Under the current process described by Reuters, the first person to reach a fallen rider must assess them. That person is often a team mechanic, and if they identify at least two visible indicators — including nausea, head or neck pain, limb weakness, disorientation or poor balance — the rider must be removed from the race.

If those signs are not detected, Reuters reported, the rider may resume racing and can later be checked by the race medical car or a team vehicle. That in-race assessment includes basic questions about the race situation, and it can still lead to a withdrawal.

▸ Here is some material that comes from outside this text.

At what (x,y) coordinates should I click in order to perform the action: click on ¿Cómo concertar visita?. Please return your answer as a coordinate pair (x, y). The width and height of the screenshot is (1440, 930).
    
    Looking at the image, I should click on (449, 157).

Mathieu Le Strat, medical director of Groupama-FDJ United, told Reuters that roadside checks are brief and take place under pressure. He said a full concussion assessment takes 10 to 15 minutes and includes several tests, which cannot be done at the roadside during a stage.

Symptoms can change after a crash

Florence Pommerie, the Tour de France’s chief doctor since 2010, told Reuters that concussion is hard to identify because it has no single clear marker and depends on several signs. She said she had not seen any of the three riders return to the medical car after their crashes.

Bigard told Reuters that some symptoms can appear at once and fade, while others may show up only later. That can explain why a rider passes an initial check but receives a concussion diagnosis after the stage, he said.

Pascal Chanteur, vice president of the CPA international riders’ union, told Reuters that the sport now has full awareness of concussion risk. Bigard said education remains a challenge in elite cycling because performance pressures are strong, and he described improvement as a long-term process.

This story draws on original reporting from Al Jazeera.